236. apertar para caber
uma reflexão sobre nos moldarmos aos outros, com podcasts, livros e amigos à mistura
No último ano, mais coisa menos coisa, tornou-se hábito ouvir um episódio de podcast de manhã, enquanto me arranjo. Normalmente, leio umas páginas enquanto tomo o pequeno-almoço, mas depois passo aos podcasts. Quer tenha ou não outros momentos de companhia com podcasts ao longo do dia, sei sempre que, de manhã, vou ter um bocadinho para ouvir as pessoas que me fazem rir ou me dão algo em que pensar.
Esta semana, fui ouvir um dos episódios que tinha em atraso do gostosas também choram, o podcast da Lela Brandão. O título do episódio prometia — pare de se apertar para caber — e ao fim de poucos minutos tive a certeza de que aquilo em que estava a pensar tinha de ser organizado em palavras escritas.

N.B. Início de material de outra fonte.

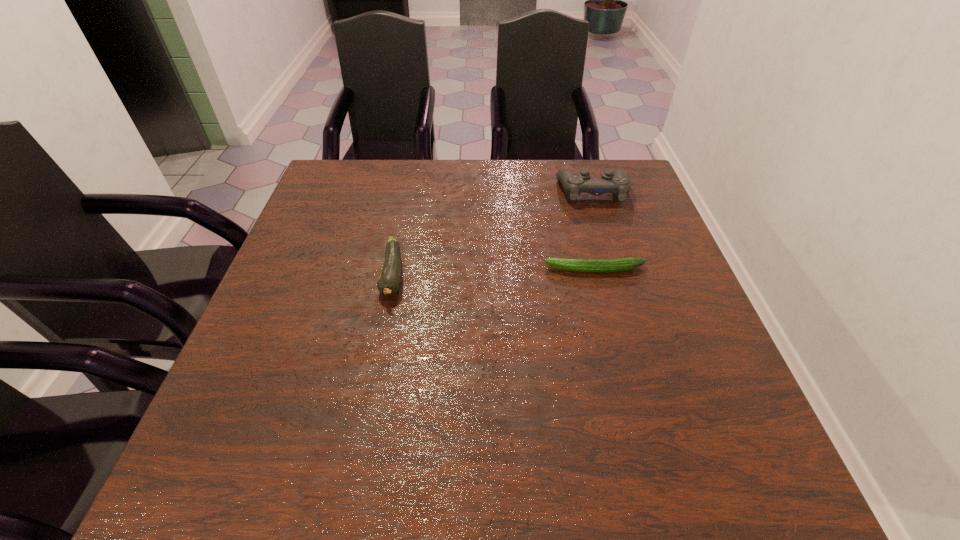 Where is `the farthest object`? The image size is (960, 540). the farthest object is located at coordinates (618, 183).

Locate an element on the screen. This screenshot has height=540, width=960. the tallest object is located at coordinates (618, 183).

You are a GUI agent. You are given a task and a screenshot of the screen. Output one action in this format:
    pyautogui.click(x=<x>, y=<y>)
    Task: Click on the left zucchini
    
    Given the screenshot: What is the action you would take?
    pyautogui.click(x=389, y=281)

Where is `the second shortest object`? This screenshot has width=960, height=540. the second shortest object is located at coordinates (389, 281).

I want to click on the shorter zucchini, so click(x=619, y=264).

The image size is (960, 540). I want to click on the shortest object, so click(x=619, y=264).

Locate an element on the screen. This screenshot has width=960, height=540. vacant space located 0.130m on the left of the farthest object is located at coordinates (512, 191).

I want to click on free space located 0.290m at the blossom end of the leftmost object, so pyautogui.click(x=362, y=435).

I want to click on blank space located 0.100m on the front-facing side of the shortest object, so click(x=502, y=269).

What are the coordinates of `vacant area situated 0.200m on the front-facing side of the shortest object` in the screenshot? It's located at (460, 269).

Ultimamente tenho vários momentos aleatórios em que dou por mim em modo #gratidão, prontíssima a virar coach ou influencer ou outra coisa qualquer em que este modo encaixe. Para perceberes a gravidade da situação, vou listar-te as últimas ocasiões em que isso aconteceu: fui apresentar uma proposta de campanha ao presidente, ele gostou, saí da sala dele a sentir-me a maior e #gratidão porque se não tivesse apoio de pessoas a dizerem-me que sou capaz não tinha conseguido; estava a caminhar pela Constituição num sábado de manhã para ia ter com uma amiga a um café e ia apreciando estas partes da cidade onde a moda se junta ao típico e #gratidão porque tenho mesmo sorte de viver nesta cidade incrível e por ter encontrado uma série de pessoas que adoro do fundo do coração; acordo de uma mini-sesta no colo dele, vejo estrelas pela janela e logo depois entre um não queria nada ir para casa e um tenho de ir agora antes de adormecer por completo e só acordar amanhã lá vem um #gratidão porque, pronto, é ele.

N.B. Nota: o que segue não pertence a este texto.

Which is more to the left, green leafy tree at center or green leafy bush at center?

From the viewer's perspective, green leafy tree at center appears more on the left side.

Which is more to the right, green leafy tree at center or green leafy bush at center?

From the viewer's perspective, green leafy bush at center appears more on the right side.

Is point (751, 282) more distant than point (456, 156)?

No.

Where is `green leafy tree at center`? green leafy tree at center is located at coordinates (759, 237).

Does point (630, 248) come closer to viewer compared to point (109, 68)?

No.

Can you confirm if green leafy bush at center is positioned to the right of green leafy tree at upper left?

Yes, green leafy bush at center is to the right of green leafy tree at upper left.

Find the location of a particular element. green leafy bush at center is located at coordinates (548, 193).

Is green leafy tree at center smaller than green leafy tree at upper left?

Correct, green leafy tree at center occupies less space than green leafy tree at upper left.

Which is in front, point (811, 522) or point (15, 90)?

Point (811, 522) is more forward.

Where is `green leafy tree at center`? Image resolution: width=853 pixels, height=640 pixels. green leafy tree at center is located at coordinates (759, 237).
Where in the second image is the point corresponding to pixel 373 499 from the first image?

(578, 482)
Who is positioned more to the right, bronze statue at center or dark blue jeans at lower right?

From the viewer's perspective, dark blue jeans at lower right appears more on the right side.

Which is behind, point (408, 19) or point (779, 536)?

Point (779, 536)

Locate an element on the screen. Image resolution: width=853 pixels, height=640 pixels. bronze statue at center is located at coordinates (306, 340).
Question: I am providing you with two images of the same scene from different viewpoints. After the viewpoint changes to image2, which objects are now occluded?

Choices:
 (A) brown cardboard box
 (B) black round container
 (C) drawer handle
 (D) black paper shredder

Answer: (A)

No fundo, sei que esta sensação de estar agradecida por tanta coisa pequena se prende com algo maior: já não sinto que tenho me apertar para caber. Senti isso muitas vezes ao longo da vida. Tinha de falar mais baixo, de falar mais, de falar menos, de opinar menos, de ler menos porcarias, de ouvir menos porcarias, de sair mais, de usar menos maquilhagem, de usar mais maquilhagem, de tirar o batom vermelho, de não mostrar o que sei para não parecer arrogante, de não participar para não parecer convencida, de usar roupa larga, de não me queixar, de não perturbar, de não dar nas vistas.

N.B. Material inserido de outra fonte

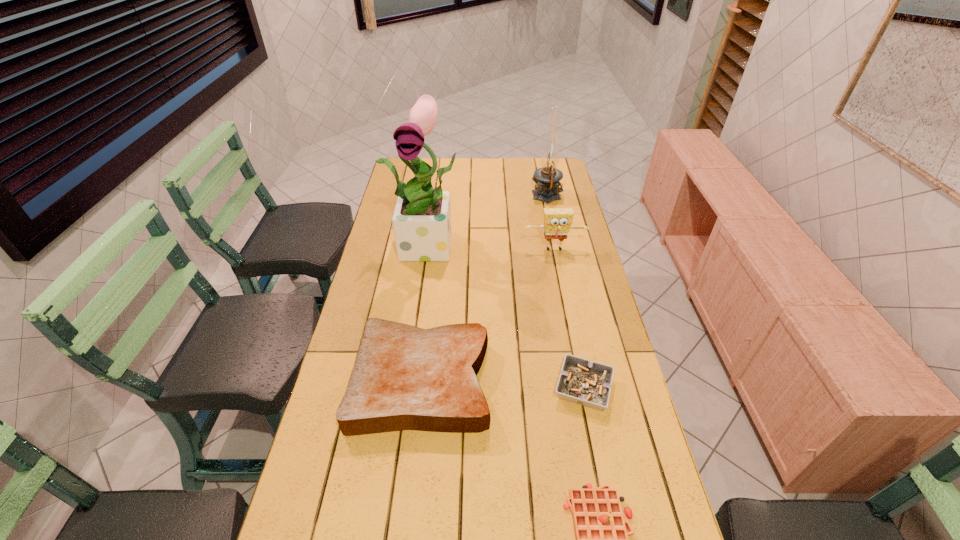 The width and height of the screenshot is (960, 540). What are the coordinates of `free space located 0.350m on the left of the fifth tallest object` in the screenshot? It's located at (422, 388).

Identify the location of flower arrangement that is at the left edge. 421,221.

Locate an element on the screen. bread positioned at the left edge is located at coordinates (404, 378).

Identify the location of oil lamp located at the right edge. (547, 178).

Identify the location of sponge that is at the right edge. Image resolution: width=960 pixels, height=540 pixels. (557, 222).

Find the location of `ashtray that is at the right edge`. ashtray that is at the right edge is located at coordinates (586, 383).

Locate an element on the screen. vacant space at the far edge of the desktop is located at coordinates 518,170.

Locate an element on the screen. vacant region at the left edge of the desktop is located at coordinates (291, 518).

Identify the location of free space at the right edge. (586, 238).

Locate an element on the screen. The image size is (960, 540). vacant point at the far right corner is located at coordinates (532, 167). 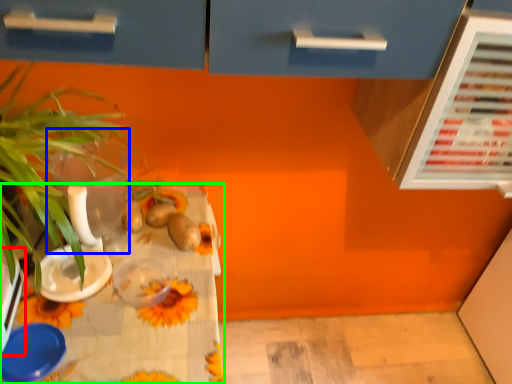 Question: Based on their relative distances, which object is farther from appliance (highlighted by a red box)? Choose from glass vase (highlighted by a blue box) and table (highlighted by a green box).

Choices:
 (A) glass vase
 (B) table

Answer: (A) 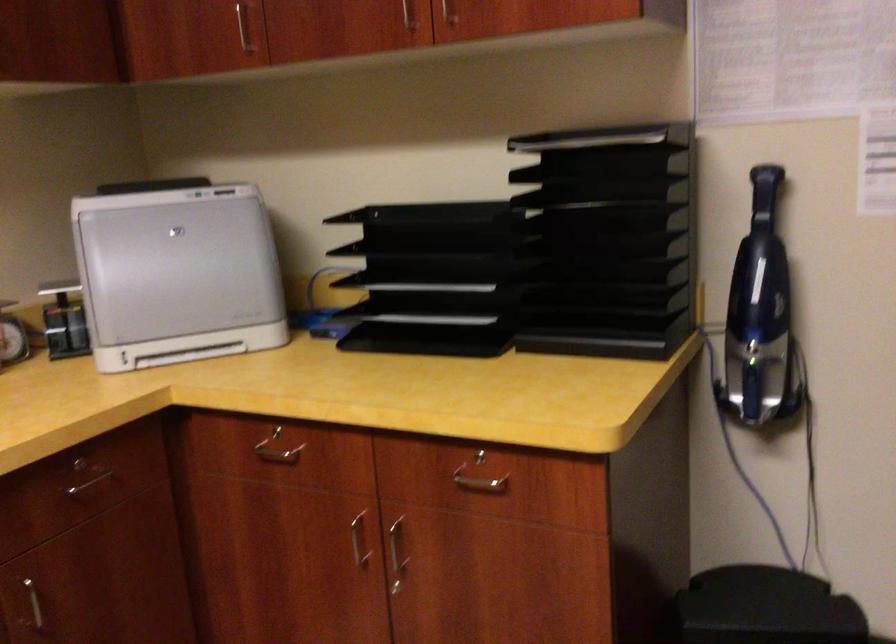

Sinto que passei a vida a tentar moldar-me às pessoas que me rodeavam. Não podia ser totalmente eu — não em Trancoso porque tudo parecia ficar estranho para lá, era convencida, tinha a mania de que era mais importante, sei lá mais o quê. Não em Lisboa porque falar alto é coisa de aldeia, não se dizem palavrões, não és tão inteligente quanto os outros portanto a tua visão não importa, e mais umas quantas coisas. E a certo ponto parece que nos vamos editando constantemente e já nem sabemos bem quem somos, quem queremos ser e com quem queremos ser.
Claro que é normal termos diferentes apresentações de quem somos de acordo com o lugar onde estamos — não somos a mesma pessoa no trabalho e em casa, com a família e com os amigos —, mas não é suposto termos de nos apertar para caber junto das nossas pessoas. É suposto sermos inteiros, com espaço, até porque queremos o mesmo dos outros. Então porque é que nos deixamos apertar para caber junto de pessoas que não têm espaço para nós? Honestamente, já não temos idade para isto.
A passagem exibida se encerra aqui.